Given records:
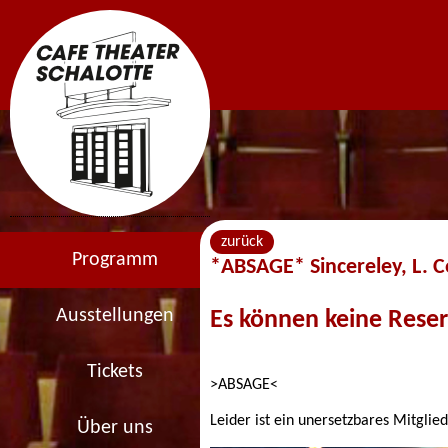
zurück
Programm
*ABSAGE* Sincereley, L. 
Ausstellungen
Es können keine Res
Tickets
>ABSAGE<
Leider ist ein unersetzbares Mitglied
Über uns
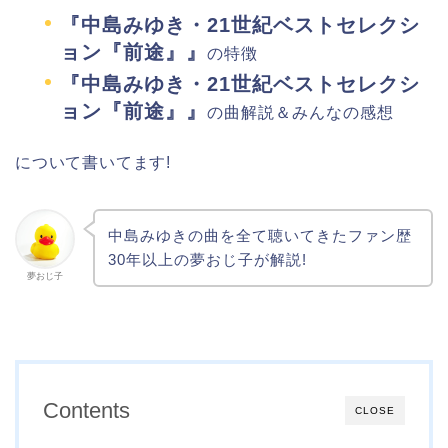
『中島みゆき・21世紀ベストセレクシ
ョン『前途』』
の特徴
『中島みゆき・21世紀ベストセレクシ
ョン『前途』』
の曲解説＆みんなの感想
について書いてます!
中島みゆきの曲を全て聴いてきたファン歴
30年以上の夢おじ子が解説!
夢おじ子
Contents
CLOSE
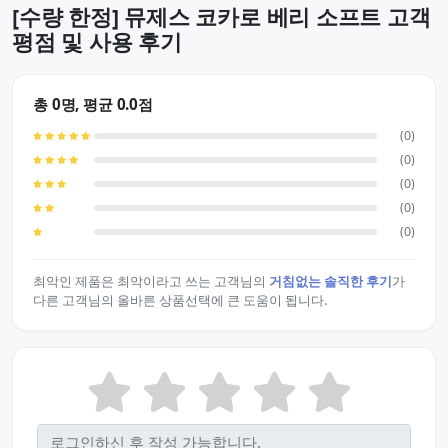
[수량 한정] 뮤제스 코카로 베리 소프트 고객
평점 및 사용 후기
총 0명, 평균 0.0점
(0)
(0)
(0)
(0)
(0)
최악인 제품은 최악이라고 쓰는 고객님의
거침없는 솔직한 후기
가
다른 고객님의 올바른 상품선택에 큰 도움이 됩니다.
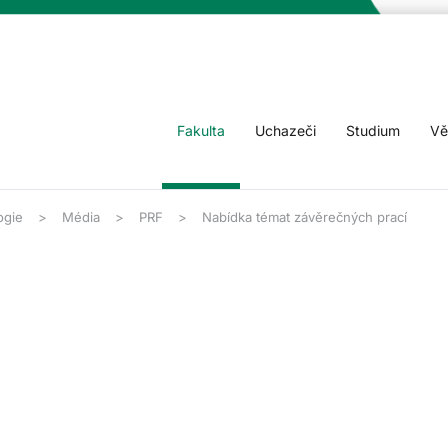
Fakulta
Uchazeči
Studium
Vě
ogie
Média
PRF
Nabídka témat závěrečných prací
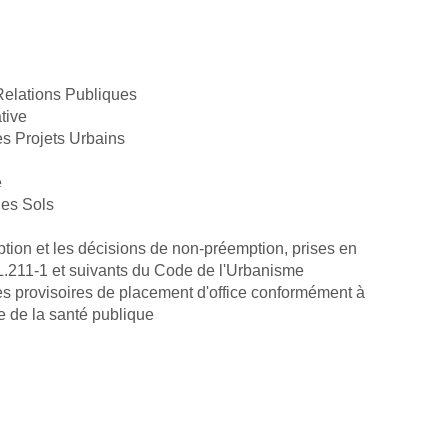
Relations Publiques
tive
s Projets Urbains
e
des Sols
tion et les décisions de non-préemption, prises en
 L.211-1 et suivants du Code de l'Urbanisme
s provisoires de placement d'office conformément à
de de la santé publique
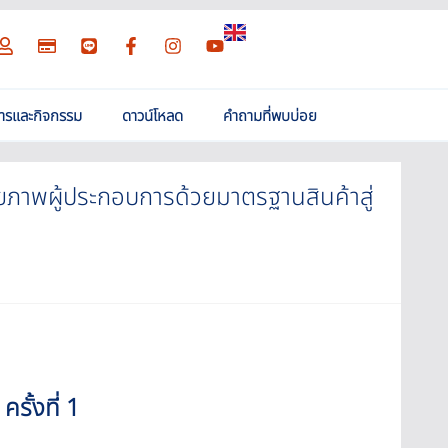
สารและกิจกรรม
ดาวน์โหลด
คำถามที่พบบ่อย
ยภาพผู้ประกอบการด้วยมาตรฐานสินค้าสู่
ั้งที่ 1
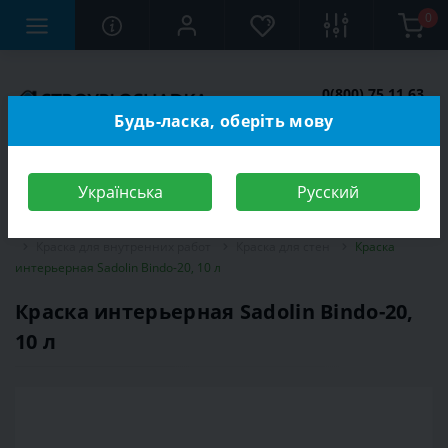
0
0(800) 75 11 63
Заказать звонок
Будь-ласка, оберіть мову
Українська
Русский
Строительный магазин
Отделочные материалы
Краска
Краска для внутренних работ
Краска для стен
Краска
интерьерная Sadolin Bindo-20, 10 л
Краска интерьерная Sadolin Bindo-20,
10 л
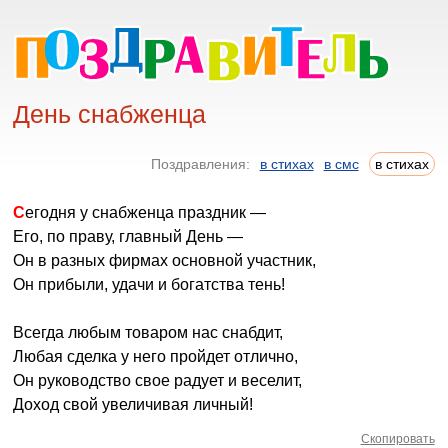
День снабженца
Поздравления:
в стихах
в смс
в стихах
Сегодня у снабженца праздник —
Его, по праву, главный День —
Он в разных фирмах основной участник,
Он прибыли, удачи и богатства тень!
Всегда любым товаром нас снабдит,
Любая сделка у него пройдет отлично,
Он руководство свое радует и веселит,
Доход свой увеличивая личный!
Скопировать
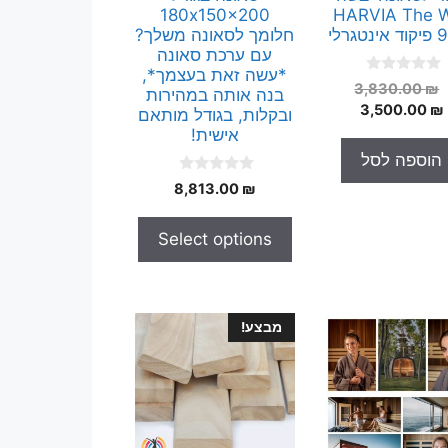
180x150x200
HARVIA The W
טגרלי
חלומך לסאונה משלך?
עם ערכת סאונה
*עשה זאת בעצמך*,
0
המחיר
3,830.00
₪
בנה אותה במהירות
o
המחיר
המקורי
3,500.00
₪
u
ובקלות, בגודל מותאם
t
היה:
הנוכחי
אישית!
o
הוא:
3,830.00 ₪.
f
הוספה לסל
5
3,500.00 ₪.
0
8,813.00
₪
o
u
t
Select options
o
f
5
מבצע!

Task: How many lines of the entries above include the word "고객님의"? Reply with the number alone.

Answer box: 2